--- Listed entries ---

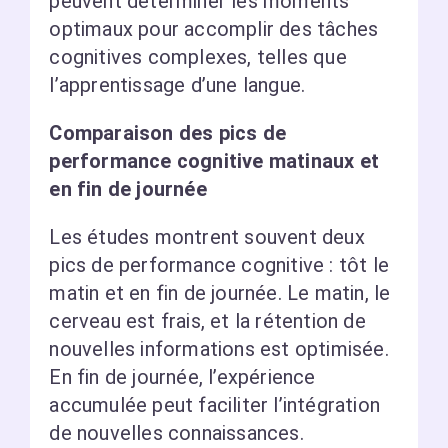
peuvent déterminer les moments
optimaux pour accomplir des tâches
cognitives complexes, telles que
l’apprentissage d’une langue.
Comparaison des pics de
performance cognitive matinaux et
en fin de journée
Les études montrent souvent deux
pics de performance cognitive : tôt le
matin et en fin de journée. Le matin, le
cerveau est frais, et la rétention de
nouvelles informations est optimisée.
En fin de journée, l’expérience
accumulée peut faciliter l’intégration
de nouvelles connaissances.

---

**Task to carry out**: What are the lines, exactly as written above, from the line with "Comparaison des pics de" to the line with "nouvelles informations est optimisée.", both included? Output only those.

**Solution below**:
Comparaison des pics de
performance cognitive matinaux et
en fin de journée
Les études montrent souvent deux
pics de performance cognitive : tôt le
matin et en fin de journée. Le matin, le
cerveau est frais, et la rétention de
nouvelles informations est optimisée.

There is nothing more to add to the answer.